--- START ---

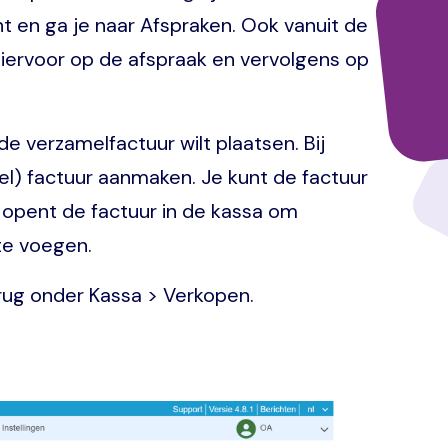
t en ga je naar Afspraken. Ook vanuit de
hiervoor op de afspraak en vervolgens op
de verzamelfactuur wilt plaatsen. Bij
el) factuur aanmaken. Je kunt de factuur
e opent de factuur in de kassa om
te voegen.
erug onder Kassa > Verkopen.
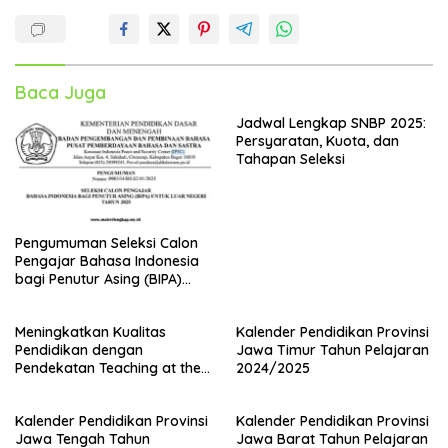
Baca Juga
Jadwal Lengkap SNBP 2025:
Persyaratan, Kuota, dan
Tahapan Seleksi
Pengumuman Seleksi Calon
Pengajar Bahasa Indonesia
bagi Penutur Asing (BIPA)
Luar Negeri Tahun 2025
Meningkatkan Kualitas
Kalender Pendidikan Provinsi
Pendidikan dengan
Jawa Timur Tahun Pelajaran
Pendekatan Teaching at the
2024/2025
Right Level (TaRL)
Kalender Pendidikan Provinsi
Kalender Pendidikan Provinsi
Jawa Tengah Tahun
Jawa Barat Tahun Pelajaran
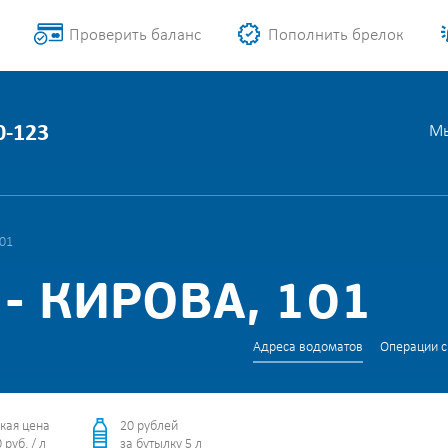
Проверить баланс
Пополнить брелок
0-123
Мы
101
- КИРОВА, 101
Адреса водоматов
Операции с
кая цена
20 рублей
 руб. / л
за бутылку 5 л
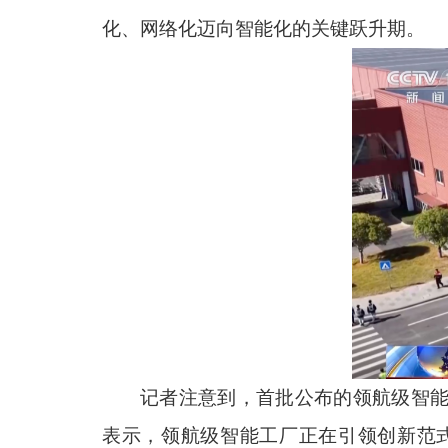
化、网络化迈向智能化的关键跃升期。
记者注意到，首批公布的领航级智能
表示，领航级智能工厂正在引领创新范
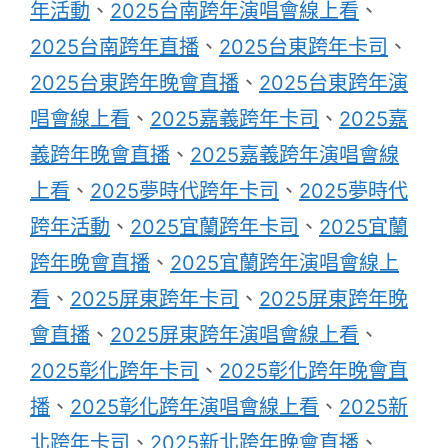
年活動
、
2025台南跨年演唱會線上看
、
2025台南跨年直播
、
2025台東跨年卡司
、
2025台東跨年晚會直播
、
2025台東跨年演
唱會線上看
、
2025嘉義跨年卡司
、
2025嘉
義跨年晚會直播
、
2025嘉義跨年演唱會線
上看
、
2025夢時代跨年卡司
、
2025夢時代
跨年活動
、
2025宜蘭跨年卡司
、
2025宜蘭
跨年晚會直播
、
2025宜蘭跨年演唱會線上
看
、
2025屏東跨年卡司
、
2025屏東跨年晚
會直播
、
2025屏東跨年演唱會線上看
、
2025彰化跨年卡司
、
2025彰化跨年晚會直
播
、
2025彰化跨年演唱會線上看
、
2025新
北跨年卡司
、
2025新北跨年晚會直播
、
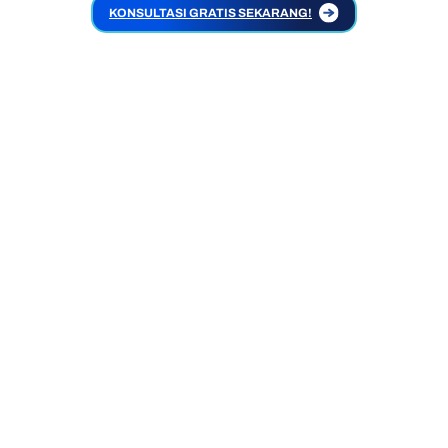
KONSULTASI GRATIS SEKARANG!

--- END ---

- **Work request**:
Please find every line in the records that contains the word "Seleksi", and copy it out.

- **Your solution**:
Tahapan Seleksi
Pengumuman Seleksi Calon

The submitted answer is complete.